[Saved entries]

···

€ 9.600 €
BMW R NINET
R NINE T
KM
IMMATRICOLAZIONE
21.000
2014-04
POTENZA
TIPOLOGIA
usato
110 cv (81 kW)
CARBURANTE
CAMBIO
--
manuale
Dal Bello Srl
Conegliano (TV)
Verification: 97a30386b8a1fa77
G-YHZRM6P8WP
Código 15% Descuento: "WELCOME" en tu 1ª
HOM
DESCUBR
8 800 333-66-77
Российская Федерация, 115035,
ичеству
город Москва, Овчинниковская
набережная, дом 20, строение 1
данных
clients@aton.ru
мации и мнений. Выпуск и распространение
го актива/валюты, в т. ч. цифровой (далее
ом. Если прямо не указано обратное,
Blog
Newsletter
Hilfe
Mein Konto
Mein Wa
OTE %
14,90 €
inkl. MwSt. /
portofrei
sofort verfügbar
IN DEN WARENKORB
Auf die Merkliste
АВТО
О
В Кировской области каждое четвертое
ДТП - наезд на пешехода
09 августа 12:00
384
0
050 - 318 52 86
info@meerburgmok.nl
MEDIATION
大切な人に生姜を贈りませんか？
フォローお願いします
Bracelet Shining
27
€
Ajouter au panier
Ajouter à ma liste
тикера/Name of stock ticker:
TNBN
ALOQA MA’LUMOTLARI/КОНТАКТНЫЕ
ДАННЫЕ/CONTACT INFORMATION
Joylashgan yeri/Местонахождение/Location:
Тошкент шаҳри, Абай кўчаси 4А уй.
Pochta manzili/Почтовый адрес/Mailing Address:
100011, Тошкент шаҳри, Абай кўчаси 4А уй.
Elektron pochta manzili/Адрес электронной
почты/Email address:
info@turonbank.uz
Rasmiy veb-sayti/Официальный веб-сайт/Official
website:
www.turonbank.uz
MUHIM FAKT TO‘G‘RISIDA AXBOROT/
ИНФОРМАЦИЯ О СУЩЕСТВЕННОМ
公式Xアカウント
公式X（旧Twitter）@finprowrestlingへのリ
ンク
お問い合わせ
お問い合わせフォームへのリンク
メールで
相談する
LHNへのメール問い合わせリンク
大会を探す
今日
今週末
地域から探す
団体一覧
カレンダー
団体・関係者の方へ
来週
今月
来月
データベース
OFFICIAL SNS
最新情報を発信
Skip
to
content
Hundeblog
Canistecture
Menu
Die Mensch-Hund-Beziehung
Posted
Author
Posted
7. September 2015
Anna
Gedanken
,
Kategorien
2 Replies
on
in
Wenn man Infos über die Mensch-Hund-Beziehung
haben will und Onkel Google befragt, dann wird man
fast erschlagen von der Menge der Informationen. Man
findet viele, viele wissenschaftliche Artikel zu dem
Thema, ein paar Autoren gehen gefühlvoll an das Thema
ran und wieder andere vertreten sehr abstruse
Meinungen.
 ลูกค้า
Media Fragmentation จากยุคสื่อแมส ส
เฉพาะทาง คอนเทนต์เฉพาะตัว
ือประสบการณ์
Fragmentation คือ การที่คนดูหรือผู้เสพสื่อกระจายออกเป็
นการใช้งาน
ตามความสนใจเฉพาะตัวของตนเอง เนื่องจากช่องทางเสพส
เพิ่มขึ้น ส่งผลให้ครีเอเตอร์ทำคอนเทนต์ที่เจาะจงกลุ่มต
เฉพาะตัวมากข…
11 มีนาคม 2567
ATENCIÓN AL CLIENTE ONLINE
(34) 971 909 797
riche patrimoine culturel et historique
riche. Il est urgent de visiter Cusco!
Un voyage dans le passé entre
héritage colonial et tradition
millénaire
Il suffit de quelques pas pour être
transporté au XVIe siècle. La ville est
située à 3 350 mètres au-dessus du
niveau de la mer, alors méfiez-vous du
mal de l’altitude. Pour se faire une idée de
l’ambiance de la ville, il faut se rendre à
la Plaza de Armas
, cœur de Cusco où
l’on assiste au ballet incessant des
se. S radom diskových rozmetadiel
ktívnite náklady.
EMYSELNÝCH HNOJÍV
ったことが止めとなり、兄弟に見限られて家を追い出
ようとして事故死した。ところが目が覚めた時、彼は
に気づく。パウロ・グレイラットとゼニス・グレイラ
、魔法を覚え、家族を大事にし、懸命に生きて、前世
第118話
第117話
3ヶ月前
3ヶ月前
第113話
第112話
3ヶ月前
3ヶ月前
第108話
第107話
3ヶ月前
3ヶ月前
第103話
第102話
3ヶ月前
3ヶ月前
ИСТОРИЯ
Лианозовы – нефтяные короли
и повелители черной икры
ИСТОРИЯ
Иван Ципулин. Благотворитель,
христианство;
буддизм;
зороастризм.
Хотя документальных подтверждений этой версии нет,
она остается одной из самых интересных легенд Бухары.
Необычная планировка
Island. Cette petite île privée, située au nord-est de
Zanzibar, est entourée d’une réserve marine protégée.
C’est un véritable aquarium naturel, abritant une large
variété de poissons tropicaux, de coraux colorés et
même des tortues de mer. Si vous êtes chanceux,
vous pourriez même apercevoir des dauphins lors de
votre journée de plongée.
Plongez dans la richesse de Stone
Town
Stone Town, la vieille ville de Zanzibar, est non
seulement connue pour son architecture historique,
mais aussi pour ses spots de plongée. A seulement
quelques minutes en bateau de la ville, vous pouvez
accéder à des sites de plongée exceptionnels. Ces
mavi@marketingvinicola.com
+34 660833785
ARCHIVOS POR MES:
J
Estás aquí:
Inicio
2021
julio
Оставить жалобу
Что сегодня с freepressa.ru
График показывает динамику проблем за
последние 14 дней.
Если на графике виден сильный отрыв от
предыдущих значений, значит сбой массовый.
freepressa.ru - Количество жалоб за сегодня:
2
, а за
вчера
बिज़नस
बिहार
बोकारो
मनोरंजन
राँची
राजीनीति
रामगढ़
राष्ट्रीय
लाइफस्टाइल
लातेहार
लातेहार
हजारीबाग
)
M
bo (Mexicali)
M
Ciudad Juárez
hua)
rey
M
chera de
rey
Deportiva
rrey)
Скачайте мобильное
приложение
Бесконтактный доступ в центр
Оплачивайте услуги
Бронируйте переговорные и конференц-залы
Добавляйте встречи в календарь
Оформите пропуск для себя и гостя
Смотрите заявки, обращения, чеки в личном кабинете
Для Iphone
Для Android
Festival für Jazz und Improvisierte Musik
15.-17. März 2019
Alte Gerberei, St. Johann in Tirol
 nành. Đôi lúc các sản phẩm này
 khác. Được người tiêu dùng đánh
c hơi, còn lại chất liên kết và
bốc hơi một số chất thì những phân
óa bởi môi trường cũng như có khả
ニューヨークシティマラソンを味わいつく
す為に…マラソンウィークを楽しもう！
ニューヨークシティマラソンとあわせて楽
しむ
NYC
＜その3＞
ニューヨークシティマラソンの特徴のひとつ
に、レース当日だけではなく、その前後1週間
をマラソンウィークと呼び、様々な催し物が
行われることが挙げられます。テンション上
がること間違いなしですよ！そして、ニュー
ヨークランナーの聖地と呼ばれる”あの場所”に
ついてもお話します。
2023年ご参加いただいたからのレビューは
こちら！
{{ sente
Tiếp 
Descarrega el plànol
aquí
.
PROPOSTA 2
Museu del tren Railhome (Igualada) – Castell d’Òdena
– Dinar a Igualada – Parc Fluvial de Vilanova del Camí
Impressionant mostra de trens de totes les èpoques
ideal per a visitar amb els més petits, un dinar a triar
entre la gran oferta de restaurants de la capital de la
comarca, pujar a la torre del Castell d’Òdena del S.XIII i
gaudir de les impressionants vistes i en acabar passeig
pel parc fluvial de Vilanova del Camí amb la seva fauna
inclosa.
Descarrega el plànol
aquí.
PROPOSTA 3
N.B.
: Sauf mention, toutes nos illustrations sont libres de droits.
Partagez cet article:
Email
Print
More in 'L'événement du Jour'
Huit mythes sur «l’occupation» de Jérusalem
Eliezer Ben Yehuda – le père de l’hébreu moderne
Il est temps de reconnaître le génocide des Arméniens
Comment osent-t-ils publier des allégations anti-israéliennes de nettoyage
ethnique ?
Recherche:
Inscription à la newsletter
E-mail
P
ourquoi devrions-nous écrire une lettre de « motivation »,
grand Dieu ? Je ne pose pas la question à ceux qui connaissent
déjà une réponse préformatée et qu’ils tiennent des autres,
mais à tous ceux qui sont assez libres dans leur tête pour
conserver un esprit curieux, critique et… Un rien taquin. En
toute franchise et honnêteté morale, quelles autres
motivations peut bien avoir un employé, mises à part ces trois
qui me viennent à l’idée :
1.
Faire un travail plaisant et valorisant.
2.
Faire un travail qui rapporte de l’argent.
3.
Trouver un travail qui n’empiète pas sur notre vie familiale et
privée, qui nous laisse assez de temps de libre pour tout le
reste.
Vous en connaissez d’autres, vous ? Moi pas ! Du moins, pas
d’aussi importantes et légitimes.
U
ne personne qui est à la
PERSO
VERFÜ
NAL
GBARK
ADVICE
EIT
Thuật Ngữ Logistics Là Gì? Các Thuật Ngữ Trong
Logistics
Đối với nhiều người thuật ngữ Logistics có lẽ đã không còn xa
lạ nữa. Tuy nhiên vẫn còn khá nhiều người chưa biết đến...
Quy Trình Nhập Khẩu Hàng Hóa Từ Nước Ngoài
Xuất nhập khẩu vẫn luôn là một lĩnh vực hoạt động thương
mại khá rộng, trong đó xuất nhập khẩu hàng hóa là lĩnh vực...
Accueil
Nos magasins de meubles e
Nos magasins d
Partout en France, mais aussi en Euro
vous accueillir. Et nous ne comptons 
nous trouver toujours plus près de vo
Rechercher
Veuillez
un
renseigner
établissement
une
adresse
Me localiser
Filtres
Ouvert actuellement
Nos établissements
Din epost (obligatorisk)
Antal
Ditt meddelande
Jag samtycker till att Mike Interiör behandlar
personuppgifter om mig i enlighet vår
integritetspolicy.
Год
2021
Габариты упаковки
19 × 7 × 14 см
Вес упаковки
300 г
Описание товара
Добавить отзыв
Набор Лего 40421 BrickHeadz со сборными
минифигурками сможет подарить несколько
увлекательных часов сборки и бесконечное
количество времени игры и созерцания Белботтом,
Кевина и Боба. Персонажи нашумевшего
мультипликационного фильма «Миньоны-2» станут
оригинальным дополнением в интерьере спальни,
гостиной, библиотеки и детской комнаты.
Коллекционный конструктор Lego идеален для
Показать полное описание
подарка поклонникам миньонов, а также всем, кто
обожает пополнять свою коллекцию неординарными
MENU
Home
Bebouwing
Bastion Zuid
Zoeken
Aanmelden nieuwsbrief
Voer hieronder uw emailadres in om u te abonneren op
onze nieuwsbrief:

···

> Task objective: Copy whichever lines above contain the string "même".

> Response box:
même des tortues de mer. Si vous êtes chanceux,
vous pourriez même apercevoir des dauphins lors de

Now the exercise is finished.